__What is expected__: Everything from the line containing "The width and height of the screenshot is (813, 2182)." through the line containing "The width and height of the screenshot is (1500, 2185)." in the listing below should be copied exactly, and nothing more.

***** Data supplied

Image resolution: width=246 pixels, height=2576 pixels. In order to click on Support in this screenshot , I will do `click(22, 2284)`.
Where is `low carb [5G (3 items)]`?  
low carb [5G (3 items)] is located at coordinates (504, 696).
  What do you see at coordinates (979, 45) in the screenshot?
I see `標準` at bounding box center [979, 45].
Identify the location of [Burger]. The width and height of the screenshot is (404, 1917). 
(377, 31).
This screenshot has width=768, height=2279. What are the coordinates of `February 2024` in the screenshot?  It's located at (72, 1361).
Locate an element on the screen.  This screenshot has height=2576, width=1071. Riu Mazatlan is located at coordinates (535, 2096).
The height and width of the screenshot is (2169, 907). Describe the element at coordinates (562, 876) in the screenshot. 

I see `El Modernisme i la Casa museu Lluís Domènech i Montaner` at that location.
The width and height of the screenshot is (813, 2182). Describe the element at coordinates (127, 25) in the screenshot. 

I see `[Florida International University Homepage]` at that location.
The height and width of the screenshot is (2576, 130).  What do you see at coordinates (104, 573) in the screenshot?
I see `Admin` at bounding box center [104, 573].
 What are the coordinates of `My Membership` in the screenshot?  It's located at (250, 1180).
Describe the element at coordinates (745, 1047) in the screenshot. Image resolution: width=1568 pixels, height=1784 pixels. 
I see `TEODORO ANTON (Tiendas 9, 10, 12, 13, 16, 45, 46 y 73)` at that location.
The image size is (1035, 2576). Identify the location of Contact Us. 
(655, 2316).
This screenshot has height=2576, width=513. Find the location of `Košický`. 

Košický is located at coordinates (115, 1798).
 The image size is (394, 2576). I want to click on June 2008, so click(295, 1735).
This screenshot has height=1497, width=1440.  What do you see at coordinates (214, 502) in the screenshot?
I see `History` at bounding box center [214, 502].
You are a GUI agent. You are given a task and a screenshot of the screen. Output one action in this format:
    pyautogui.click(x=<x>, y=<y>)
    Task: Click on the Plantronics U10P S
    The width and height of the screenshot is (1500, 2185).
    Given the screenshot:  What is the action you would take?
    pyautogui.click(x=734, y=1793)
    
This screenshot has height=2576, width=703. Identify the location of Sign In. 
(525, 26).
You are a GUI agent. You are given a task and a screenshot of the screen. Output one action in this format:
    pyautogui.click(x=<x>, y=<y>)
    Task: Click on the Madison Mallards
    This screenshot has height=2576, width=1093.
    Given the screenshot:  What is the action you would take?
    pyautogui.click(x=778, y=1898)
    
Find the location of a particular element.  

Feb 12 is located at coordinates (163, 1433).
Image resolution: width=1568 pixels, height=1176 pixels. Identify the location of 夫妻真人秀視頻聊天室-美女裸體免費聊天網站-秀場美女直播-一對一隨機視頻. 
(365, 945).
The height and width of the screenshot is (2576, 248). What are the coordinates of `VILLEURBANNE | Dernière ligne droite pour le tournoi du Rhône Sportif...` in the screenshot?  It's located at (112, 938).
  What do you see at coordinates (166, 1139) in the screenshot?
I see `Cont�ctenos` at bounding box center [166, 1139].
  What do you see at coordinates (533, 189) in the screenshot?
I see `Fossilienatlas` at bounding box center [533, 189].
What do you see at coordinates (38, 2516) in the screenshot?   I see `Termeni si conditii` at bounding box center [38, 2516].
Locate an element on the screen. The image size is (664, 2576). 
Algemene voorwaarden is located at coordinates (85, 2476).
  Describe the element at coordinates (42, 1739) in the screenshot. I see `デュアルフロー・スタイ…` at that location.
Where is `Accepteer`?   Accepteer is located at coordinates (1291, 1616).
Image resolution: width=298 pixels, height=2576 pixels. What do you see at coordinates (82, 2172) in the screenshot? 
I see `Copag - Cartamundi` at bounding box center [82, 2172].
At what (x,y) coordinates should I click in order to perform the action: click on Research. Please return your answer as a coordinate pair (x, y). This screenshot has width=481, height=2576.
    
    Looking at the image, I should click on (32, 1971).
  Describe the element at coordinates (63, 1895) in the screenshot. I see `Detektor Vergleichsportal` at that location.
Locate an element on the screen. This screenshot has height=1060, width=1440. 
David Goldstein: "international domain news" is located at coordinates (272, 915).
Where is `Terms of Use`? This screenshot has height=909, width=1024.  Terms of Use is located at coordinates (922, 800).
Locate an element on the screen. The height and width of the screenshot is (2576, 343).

**********

__Result below__:
The width and height of the screenshot is (813, 2182). Describe the element at coordinates (127, 25) in the screenshot. 

I see `[Florida International University Homepage]` at that location.
The height and width of the screenshot is (2576, 130).  What do you see at coordinates (104, 573) in the screenshot?
I see `Admin` at bounding box center [104, 573].
 What are the coordinates of `My Membership` in the screenshot?  It's located at (250, 1180).
Describe the element at coordinates (745, 1047) in the screenshot. Image resolution: width=1568 pixels, height=1784 pixels. 
I see `TEODORO ANTON (Tiendas 9, 10, 12, 13, 16, 45, 46 y 73)` at that location.
The image size is (1035, 2576). Identify the location of Contact Us. 
(655, 2316).
This screenshot has height=2576, width=513. Find the location of `Košický`. 

Košický is located at coordinates (115, 1798).
 The image size is (394, 2576). I want to click on June 2008, so click(295, 1735).
This screenshot has height=1497, width=1440.  What do you see at coordinates (214, 502) in the screenshot?
I see `History` at bounding box center [214, 502].
You are a GUI agent. You are given a task and a screenshot of the screen. Output one action in this format:
    pyautogui.click(x=<x>, y=<y>)
    Task: Click on the Plantronics U10P S
    The width and height of the screenshot is (1500, 2185).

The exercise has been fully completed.